**Exercise:**
Below are entries with pictures among them; reproduce exactly, and only, the lines from the one containing "交替勤務・残業ありでしっかり稼げる" down to the one containing "Наличие и конечную", without the pictures.

━━ Available data ━━

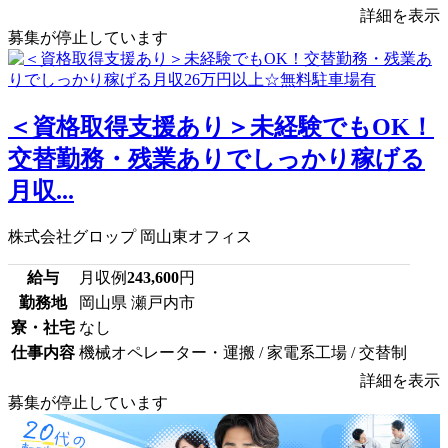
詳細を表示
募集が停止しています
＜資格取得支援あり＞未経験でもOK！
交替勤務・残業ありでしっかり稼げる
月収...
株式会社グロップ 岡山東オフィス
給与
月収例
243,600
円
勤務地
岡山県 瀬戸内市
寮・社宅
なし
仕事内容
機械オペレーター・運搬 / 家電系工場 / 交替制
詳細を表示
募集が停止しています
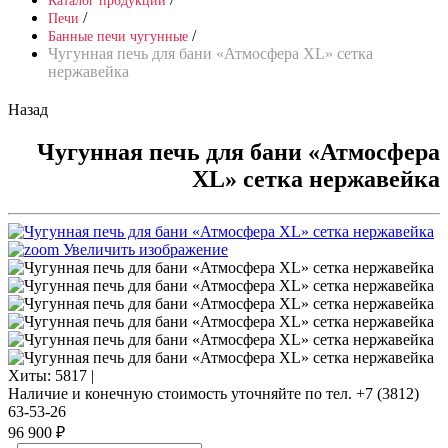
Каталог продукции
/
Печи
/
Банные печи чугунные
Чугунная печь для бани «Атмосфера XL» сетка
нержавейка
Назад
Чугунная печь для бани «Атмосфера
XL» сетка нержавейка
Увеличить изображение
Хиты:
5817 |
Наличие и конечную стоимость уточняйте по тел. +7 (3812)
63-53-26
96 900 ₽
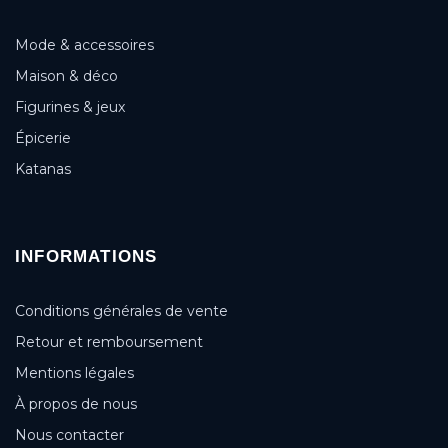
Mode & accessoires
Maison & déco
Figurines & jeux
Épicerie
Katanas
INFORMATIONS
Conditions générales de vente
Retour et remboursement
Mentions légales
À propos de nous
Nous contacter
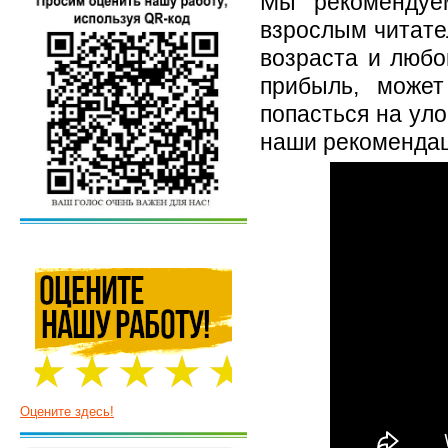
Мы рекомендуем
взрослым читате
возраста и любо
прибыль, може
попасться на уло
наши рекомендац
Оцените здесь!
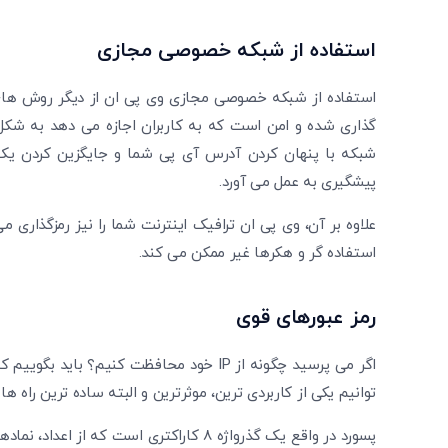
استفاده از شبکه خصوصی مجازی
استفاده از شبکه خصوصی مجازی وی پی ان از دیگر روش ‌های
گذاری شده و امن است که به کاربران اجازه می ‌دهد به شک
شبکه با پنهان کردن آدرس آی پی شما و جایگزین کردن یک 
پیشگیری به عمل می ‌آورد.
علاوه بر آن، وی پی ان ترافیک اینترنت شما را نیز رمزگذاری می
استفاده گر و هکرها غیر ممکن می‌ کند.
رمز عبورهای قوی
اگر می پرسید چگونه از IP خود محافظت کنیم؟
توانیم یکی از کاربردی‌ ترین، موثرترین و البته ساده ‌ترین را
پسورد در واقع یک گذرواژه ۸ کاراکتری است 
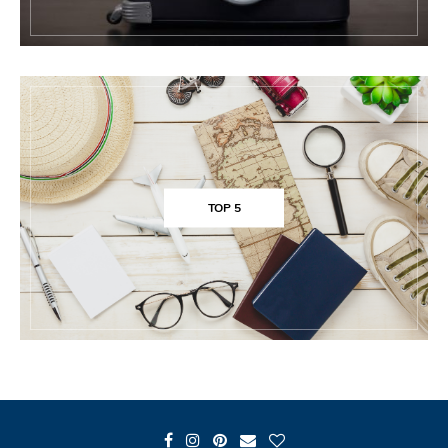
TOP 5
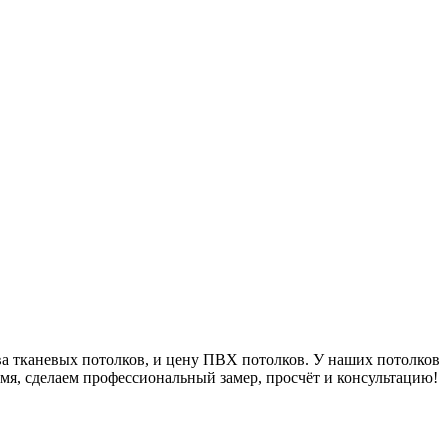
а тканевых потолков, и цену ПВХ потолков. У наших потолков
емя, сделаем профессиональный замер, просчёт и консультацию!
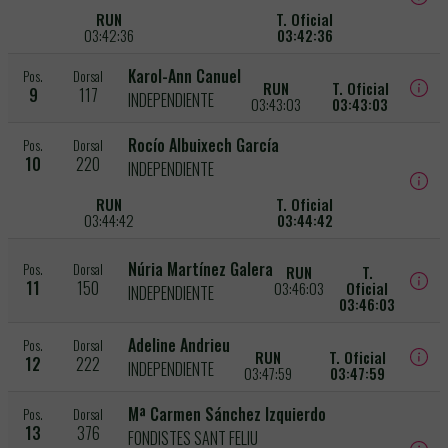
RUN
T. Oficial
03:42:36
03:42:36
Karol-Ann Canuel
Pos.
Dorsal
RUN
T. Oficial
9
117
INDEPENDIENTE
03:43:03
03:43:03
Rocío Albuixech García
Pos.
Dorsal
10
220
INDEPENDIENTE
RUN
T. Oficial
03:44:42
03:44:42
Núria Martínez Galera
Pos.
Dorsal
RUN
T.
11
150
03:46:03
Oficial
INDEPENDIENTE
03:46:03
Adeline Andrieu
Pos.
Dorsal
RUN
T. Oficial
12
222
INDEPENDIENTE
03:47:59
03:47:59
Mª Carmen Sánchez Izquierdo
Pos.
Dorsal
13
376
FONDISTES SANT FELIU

━━━

**Output for this task:**
交替勤務・残業ありでしっかり稼げる
月収...
株式会社グロップ 岡山東オフィス
給与
月収例
243,600
円
勤務地
岡山県 瀬戸内市
寮・社宅
なし
仕事内容
機械オペレーター・運搬 / 家電系工場 / 交替制
詳細を表示
募集が停止しています
Каталог продукции
/
Печи
/
Банные печи чугунные
Чугунная печь для бани «Атмосфера XL» сетка
нержавейка
Назад
Чугунная печь для бани «Атмосфера
XL» сетка нержавейка
Увеличить изображение
Хиты:
5817 |
Наличие и конечную стоимость уточняйте по тел. +7 (3812)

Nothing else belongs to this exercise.